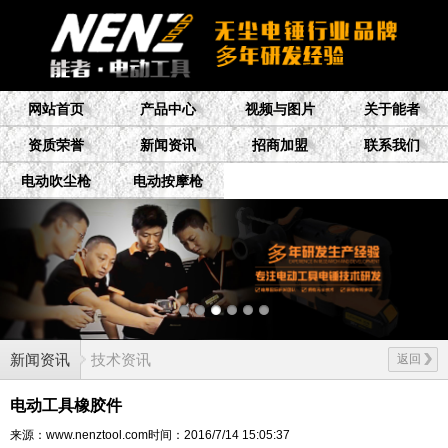
网站首页
产品中心
视频与图片
关于能者
资质荣誉
新闻资讯
招商加盟
联系我们
电动吹尘枪
电动按摩枪
新闻资讯
技术资讯
返回
电动工具橡胶件
来源：www.nenztool.com
时间：2016/7/14 15:05:37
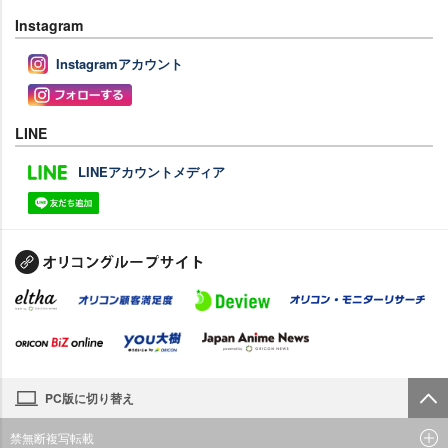
Instagram
Instagramアカウント
LINE
LINEアカウントメディア
PC版に切り替え
禁無断複写転載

· · · · · · ·

- [Task instructions]: Transcribe every line of the records exactly. Pictures do not belong in the copy.

- [Task output]:
网站首页
产品中心
视频与图片
关于能者
资质荣誉
新闻资讯
招商加盟
联系我们
电动吹尘枪
电动按摩枪
新闻资讯
技术资讯
返回
电动工具橡胶件
来源：www.nenztool.com
时间：2016/7/14 15:05:37
Instagram
Instagramアカウント
LINE
LINEアカウントメディア
PC版に切り替え
禁無断複写転載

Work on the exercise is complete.